BytePairEncoder

embetter.text.BytePairEncoder

This language represents token-free pre-trained subword embeddings. Originally created by Benjamin Heinzerling and Michael Strube.

These vectors will auto-download by the BPEmb package. You can also specify "multi" to download multi language embeddings. A full list of available languages can be found here. The article that belongs to this work can be found here The availability of vocabulary size as well as dimensionality can be varified on the project website. See here for an example link in English. Please credit the original authors if you use their work.

Parameters

Name Type Description Default
lang str name of the model to load required
vs int vocabulary size of the byte pair model 1000
dim int the embedding dimensionality 25
agg str the aggregation method to reduce many subword vectors into a single one, can be "max", "mean" or "both" 'mean'
cache_dir Path The folder in which downloaded BPEmb files will be cached, can overwrite to custom folder. None

Usage

import pandas as pd
from sklearn.pipeline import make_pipeline
from sklearn.linear_model import LogisticRegression

from embetter.grab import ColumnGrabber
from embetter.text import BytePairEncoder

# Let's suppose this is the input dataframe
dataf = pd.DataFrame({
    "text": ["positive sentiment", "super negative"],
    "label_col": ["pos", "neg"]
})

# This pipeline grabs the `text` column from a dataframe
# which then get fed into a small English model
text_emb_pipeline = make_pipeline(
    ColumnGrabber("text"),
    BytePairEncoder(lang="en")
)
X = text_emb_pipeline.fit_transform(dataf, dataf['label_col'])

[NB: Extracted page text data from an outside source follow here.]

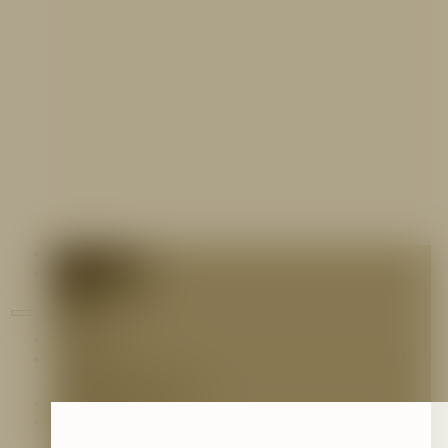
Contáctenos
Blog
Inicio
Nosotros
Nuestro Equipo
Preguntas frecuentes
Catálogo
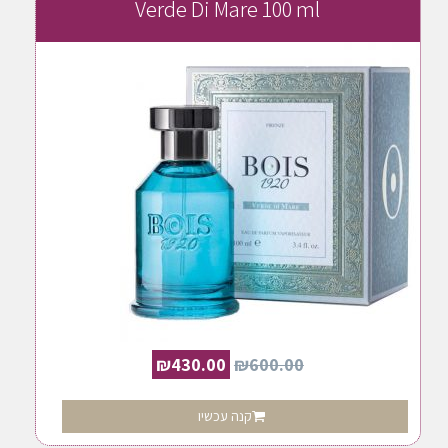
Verde Di Mare 100 ml
₪
430.00
₪
600.00
קנה עכשיו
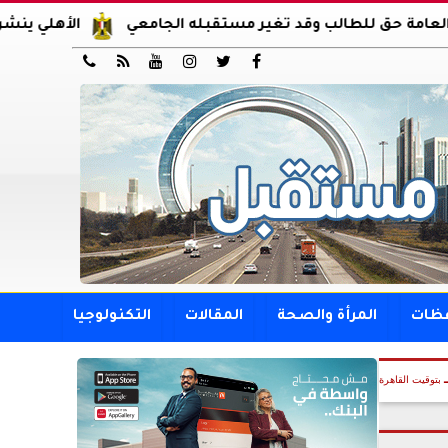
 للطالب وقد تغير مستقبله الجامعي
الأهلي ينشر صوراً من و






فظات
المرأة والصحة
المقالات
التكنولوجيا
بتوقيت القاهرة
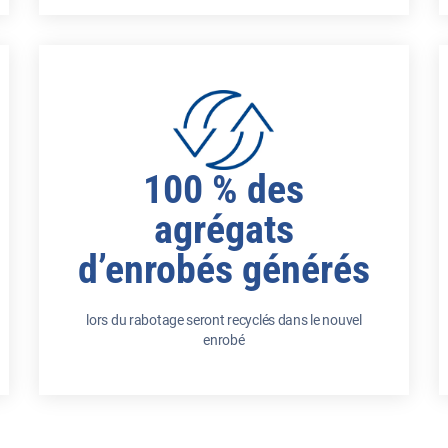
100 % des
agrégats
d’enrobés générés
lors du rabotage seront recyclés dans le nouvel
enrobé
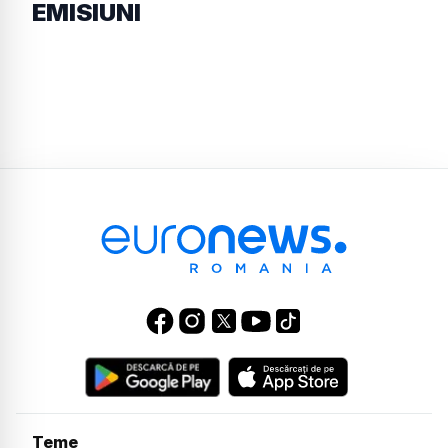
EMISIUNI
Teme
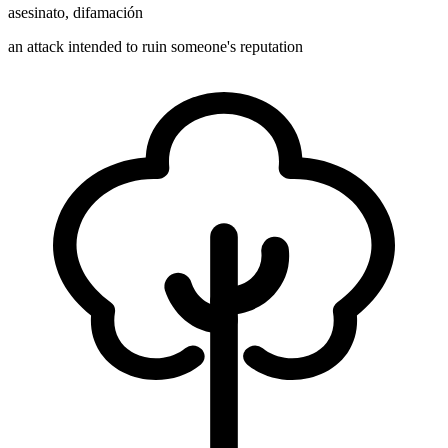
asesinato
,
difamación
an attack intended to ruin someone's reputation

# This pipeline can also be trained to make predictions, using
# the embedded features.
text_clf_pipeline = make_pipeline(
    text_emb_pipeline,
    LogisticRegression()
)

# Prediction example
text_clf_pipeline.fit(dataf, dataf['label_col']).predict(dataf)

fit(self, X, y=None)

Show source code in text/_bpemb.py
82
83
84
85
86
    def fit(self, X, y=None):
        """No-op. Merely checks for object inputs per sklearn standard."""
        # Scikit-learn also expects this in the `.fit()` command.
        self._check_inputs(X)
        return self

No-op. Merely checks for object inputs per sklearn standard.

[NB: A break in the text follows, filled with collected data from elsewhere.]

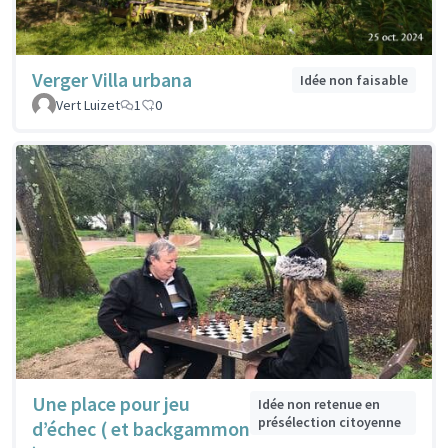
Verger Villa urbana
Idée non faisable
Vert Luizet
1
0
Une place pour jeu
Idée non retenue en
présélection citoyenne
d’échec ( et backgammon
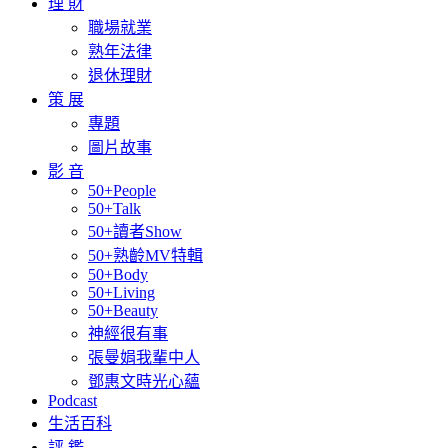
理 財
職場就業
熟年法律
退休理財
策 展
專題
圖片故事
影 音
50+People
50+Talk
50+讀者Show
50+熟齡MV特輯
50+Body
50+Living
50+Beauty
神經很有事
張曼娟我輩中人
鄧惠文時光心蘊
Podcast
生活百科
評 鑑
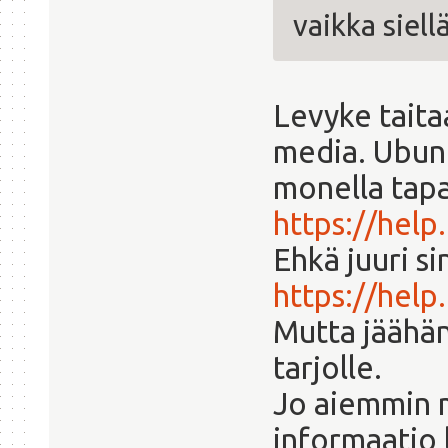
vaikka siell
Levyke taitaa
media. Ubunt
monella tapa
https://help
Ehkä juuri s
https://hel
Mutta jäähän
tarjolle.
Jo aiemmin 
informaatio l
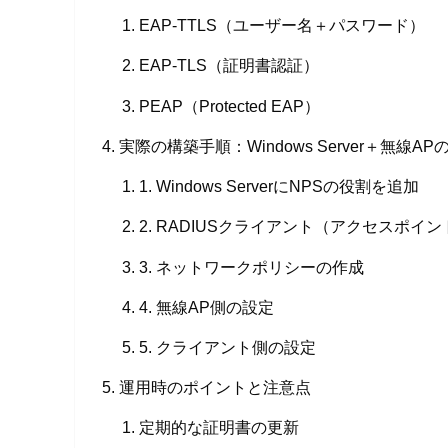
EAP-TTLS（ユーザー名＋パスワード）
EAP-TLS（証明書認証）
PEAP（Protected EAP）
実際の構築手順：Windows Server＋無線AP
1. Windows ServerにNPSの役割を追加
2. RADIUSクライアント（アクセスポイ
3. ネットワークポリシーの作成
4. 無線AP側の設定
5. クライアント側の設定
運用時のポイントと注意点
定期的な証明書の更新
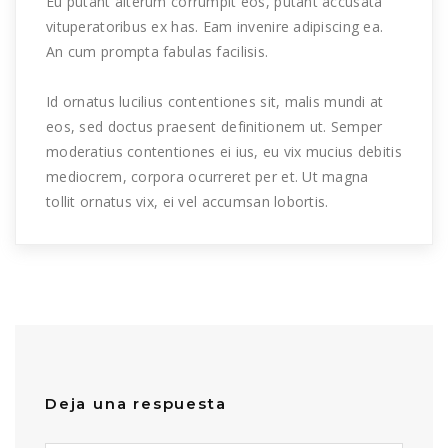
Eu putant alterum corrumpit eos, putant accusata
vituperatoribus ex has. Eam invenire adipiscing ea.
An cum prompta fabulas facilisis.
Id ornatus lucilius contentiones sit, malis mundi at
eos, sed doctus praesent definitionem ut. Semper
moderatius contentiones ei ius, eu vix mucius debitis
mediocrem, corpora ocurreret per et. Ut magna
tollit ornatus vix, ei vel accumsan lobortis.
Deja una respuesta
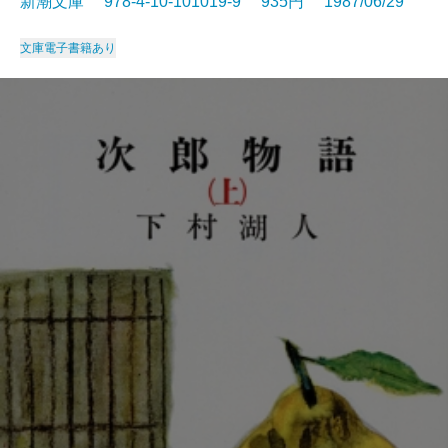
新潮文庫 978-4-10-101019-9 935円 1987/06/29
文庫
電子書籍あり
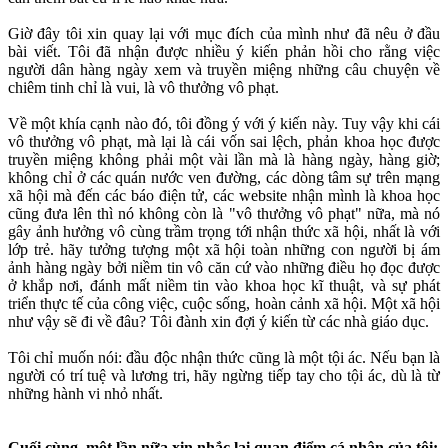
Giờ đây tôi xin quay lại với mục đích của mình như đã nêu ở đầu
bài viết. Tôi đã nhận được nhiều ý kiến phản hồi cho rằng việc
người dân hàng ngày xem và truyền miệng những câu chuyện về
chiêm tinh chỉ là vui, là vô thưởng vô phạt.
Về một khía cạnh nào đó, tôi đồng ý với ý kiến này. Tuy vậy khi cái
vô thưởng vô phạt, mà lại là cái vốn sai lệch, phản khoa học được
truyền miệng không phải một vài lần mà là hàng ngày, hàng giờ;
không chỉ ở các quán nước ven đường, các dòng tâm sự trên mạng
xã hội mà đến các báo điện tử, các website nhận mình là khoa học
cũng đưa lên thì nó không còn là "vô thưởng vô phạt" nữa, mà nó
gây ảnh hưởng vô cùng trầm trọng tới nhận thức xã hội, nhất là với
lớp trẻ. hãy tưởng tượng một xã hội toàn những con người bị ám
ảnh hàng ngày bởi niềm tin vô căn cứ vào những điều họ đọc được
ở khắp nơi, đánh mất niềm tin vào khoa học kĩ thuật, và sự phát
triển thực tế của công việc, cuộc sống, hoàn cảnh xã hội. Một xã hội
như vậy sẽ đi về đâu? Tôi đành xin đợi ý kiến từ các nhà giáo dục.
Tôi chỉ muốn nói: đầu độc nhận thức cũng là một tội ác. Nếu bạn là
người có trí tuệ và lương tri, hãy ngừng tiếp tay cho tội ác, dù là từ
những hành vi nhỏ nhất.
Cuối cùng, một lần nữa xin nhắc lại quan điểm cá nhân của tôi:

transform(self, X, y=None)

Show source code in text/_bpemb.py
 93
 94
 95
 96
 97
 98
 99
100
101
102
103
    def transform(self, X, y=None):
        """Transforms the phrase text into a numeric representation."""
        self._check_inputs(X)
        if self.agg == "mean":
            return np.array([self.module.embed(x).mean(axis=0) for x in X])
        if self.agg == "max":
            return np.array([self.module.embed(x).max(axis=0) for x in X])
        if self.agg == "both":
            mean_arr = np.array([self.module.embed(x).max(axis=0) for x in X])
            max_arr = np.array([self.module.embed(x).max(axis=0) for x in X])
            return np.concatenate([mean_arr, max_arr], axis=1)

Transforms the phrase text into a numeric representation.